**Exercise goal:**
Lift out all lines below that contain "Wochenende".

**Source data:**
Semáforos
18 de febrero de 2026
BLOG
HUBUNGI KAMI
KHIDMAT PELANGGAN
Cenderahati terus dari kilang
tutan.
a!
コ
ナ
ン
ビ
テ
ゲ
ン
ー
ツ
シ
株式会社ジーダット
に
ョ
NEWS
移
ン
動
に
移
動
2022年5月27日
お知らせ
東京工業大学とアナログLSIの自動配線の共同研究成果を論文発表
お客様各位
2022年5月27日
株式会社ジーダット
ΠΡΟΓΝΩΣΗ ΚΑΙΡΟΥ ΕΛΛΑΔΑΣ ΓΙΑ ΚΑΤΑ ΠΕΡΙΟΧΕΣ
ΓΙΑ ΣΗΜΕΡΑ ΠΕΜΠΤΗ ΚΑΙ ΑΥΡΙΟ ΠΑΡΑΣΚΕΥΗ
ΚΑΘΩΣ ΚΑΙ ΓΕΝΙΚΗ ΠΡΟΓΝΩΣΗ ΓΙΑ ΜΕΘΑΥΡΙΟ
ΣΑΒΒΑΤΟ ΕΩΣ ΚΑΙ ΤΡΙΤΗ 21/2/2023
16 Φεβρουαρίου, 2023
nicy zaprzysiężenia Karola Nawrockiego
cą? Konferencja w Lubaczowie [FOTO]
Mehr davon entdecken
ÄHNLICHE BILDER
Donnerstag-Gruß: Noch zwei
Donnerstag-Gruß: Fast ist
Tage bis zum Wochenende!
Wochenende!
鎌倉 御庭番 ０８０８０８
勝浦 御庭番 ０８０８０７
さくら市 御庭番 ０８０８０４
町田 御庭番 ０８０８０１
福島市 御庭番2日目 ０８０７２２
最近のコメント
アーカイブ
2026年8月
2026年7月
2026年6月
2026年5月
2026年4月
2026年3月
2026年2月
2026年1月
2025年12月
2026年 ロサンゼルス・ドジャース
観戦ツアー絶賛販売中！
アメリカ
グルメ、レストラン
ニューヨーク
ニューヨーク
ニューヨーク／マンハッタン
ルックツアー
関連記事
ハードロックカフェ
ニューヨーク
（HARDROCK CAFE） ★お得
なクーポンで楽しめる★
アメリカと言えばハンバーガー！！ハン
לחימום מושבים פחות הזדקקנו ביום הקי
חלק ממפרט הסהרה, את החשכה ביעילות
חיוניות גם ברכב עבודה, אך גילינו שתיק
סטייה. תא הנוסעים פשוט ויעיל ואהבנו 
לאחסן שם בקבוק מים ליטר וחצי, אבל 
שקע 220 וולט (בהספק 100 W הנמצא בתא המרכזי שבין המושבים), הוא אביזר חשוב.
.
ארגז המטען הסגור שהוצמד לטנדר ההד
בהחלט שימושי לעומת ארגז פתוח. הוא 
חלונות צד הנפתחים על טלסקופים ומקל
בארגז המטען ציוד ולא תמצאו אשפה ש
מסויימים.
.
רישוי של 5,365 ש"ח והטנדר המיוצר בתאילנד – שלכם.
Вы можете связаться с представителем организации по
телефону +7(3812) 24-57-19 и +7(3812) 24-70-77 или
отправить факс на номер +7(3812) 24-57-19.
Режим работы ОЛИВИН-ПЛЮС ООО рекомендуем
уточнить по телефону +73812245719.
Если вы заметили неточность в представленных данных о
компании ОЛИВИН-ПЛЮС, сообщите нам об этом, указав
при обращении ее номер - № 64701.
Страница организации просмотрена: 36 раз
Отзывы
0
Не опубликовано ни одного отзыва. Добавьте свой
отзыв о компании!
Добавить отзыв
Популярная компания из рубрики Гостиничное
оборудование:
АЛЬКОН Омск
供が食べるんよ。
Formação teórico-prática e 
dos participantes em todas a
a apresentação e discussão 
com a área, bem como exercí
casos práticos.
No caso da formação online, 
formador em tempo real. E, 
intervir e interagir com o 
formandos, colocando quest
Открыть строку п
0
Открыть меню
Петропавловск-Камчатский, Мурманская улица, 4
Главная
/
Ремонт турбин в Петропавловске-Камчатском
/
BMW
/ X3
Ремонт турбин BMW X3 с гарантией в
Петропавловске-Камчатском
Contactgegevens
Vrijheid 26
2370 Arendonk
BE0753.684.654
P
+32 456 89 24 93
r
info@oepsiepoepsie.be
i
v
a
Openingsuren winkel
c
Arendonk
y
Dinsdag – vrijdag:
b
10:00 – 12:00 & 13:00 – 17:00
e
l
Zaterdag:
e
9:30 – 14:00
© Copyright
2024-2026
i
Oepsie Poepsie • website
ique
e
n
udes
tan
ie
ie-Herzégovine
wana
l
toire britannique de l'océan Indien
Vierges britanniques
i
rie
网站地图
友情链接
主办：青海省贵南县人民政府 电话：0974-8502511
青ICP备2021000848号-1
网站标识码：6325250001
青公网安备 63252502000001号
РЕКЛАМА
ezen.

**Completed exercise:**
Tage bis zum Wochenende!
Wochenende!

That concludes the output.